**What you are asked to do:** Nothing but an exact copy of the data should be given.

*** Records shown ***

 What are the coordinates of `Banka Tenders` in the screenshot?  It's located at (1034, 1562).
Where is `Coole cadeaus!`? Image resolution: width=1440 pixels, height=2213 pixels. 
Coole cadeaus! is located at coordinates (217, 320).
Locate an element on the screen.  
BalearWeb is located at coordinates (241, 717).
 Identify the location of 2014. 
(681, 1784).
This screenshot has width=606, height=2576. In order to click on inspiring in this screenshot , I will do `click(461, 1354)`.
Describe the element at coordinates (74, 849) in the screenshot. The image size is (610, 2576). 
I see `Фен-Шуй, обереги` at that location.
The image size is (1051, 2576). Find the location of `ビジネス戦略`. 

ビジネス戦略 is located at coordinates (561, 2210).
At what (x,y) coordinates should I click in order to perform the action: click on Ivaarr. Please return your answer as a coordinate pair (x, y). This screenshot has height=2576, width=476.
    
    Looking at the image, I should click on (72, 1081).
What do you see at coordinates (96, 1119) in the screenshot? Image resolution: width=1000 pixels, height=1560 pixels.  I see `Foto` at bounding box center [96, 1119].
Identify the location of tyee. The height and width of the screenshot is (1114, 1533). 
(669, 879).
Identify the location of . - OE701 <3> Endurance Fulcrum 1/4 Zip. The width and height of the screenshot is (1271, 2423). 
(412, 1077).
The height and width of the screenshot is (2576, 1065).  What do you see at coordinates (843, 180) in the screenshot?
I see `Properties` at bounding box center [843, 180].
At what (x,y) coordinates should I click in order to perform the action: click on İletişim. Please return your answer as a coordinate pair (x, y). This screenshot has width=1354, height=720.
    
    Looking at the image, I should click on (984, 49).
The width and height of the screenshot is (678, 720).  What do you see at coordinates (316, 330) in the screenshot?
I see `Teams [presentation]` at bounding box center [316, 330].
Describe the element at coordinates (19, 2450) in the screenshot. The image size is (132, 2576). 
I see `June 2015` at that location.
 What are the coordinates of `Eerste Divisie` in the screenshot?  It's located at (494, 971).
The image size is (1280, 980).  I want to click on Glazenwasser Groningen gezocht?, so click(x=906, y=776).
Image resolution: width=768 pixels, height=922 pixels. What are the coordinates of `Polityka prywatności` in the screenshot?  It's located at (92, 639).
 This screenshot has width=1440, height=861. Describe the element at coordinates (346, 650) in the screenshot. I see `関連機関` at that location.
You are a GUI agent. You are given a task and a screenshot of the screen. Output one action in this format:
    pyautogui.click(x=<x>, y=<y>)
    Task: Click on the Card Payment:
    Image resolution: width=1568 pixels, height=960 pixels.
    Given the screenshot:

*** End of Records shown ***

**Problem solution:**
 What are the coordinates of `Banka Tenders` in the screenshot?  It's located at (1034, 1562).
Where is `Coole cadeaus!`? Image resolution: width=1440 pixels, height=2213 pixels. 
Coole cadeaus! is located at coordinates (217, 320).
Locate an element on the screen.  
BalearWeb is located at coordinates (241, 717).
 Identify the location of 2014. 
(681, 1784).
This screenshot has width=606, height=2576. In order to click on inspiring in this screenshot , I will do `click(461, 1354)`.
Describe the element at coordinates (74, 849) in the screenshot. The image size is (610, 2576). 
I see `Фен-Шуй, обереги` at that location.
The image size is (1051, 2576). Find the location of `ビジネス戦略`. 

ビジネス戦略 is located at coordinates (561, 2210).
At what (x,y) coordinates should I click in order to perform the action: click on Ivaarr. Please return your answer as a coordinate pair (x, y). This screenshot has height=2576, width=476.
    
    Looking at the image, I should click on (72, 1081).
What do you see at coordinates (96, 1119) in the screenshot? Image resolution: width=1000 pixels, height=1560 pixels.  I see `Foto` at bounding box center [96, 1119].
Identify the location of tyee. The height and width of the screenshot is (1114, 1533). 
(669, 879).
Identify the location of . - OE701 <3> Endurance Fulcrum 1/4 Zip. The width and height of the screenshot is (1271, 2423). 
(412, 1077).
The height and width of the screenshot is (2576, 1065).  What do you see at coordinates (843, 180) in the screenshot?
I see `Properties` at bounding box center [843, 180].
At what (x,y) coordinates should I click in order to perform the action: click on İletişim. Please return your answer as a coordinate pair (x, y). This screenshot has width=1354, height=720.
    
    Looking at the image, I should click on (984, 49).
The width and height of the screenshot is (678, 720).  What do you see at coordinates (316, 330) in the screenshot?
I see `Teams [presentation]` at bounding box center [316, 330].
Describe the element at coordinates (19, 2450) in the screenshot. The image size is (132, 2576). 
I see `June 2015` at that location.
 What are the coordinates of `Eerste Divisie` in the screenshot?  It's located at (494, 971).
The image size is (1280, 980).  I want to click on Glazenwasser Groningen gezocht?, so click(x=906, y=776).
Image resolution: width=768 pixels, height=922 pixels. What are the coordinates of `Polityka prywatności` in the screenshot?  It's located at (92, 639).
 This screenshot has width=1440, height=861. Describe the element at coordinates (346, 650) in the screenshot. I see `関連機関` at that location.
You are a GUI agent. You are given a task and a screenshot of the screen. Output one action in this format:
    pyautogui.click(x=<x>, y=<y>)
    Task: Click on the Card Payment:
    Image resolution: width=1568 pixels, height=960 pixels.
    Given the screenshot:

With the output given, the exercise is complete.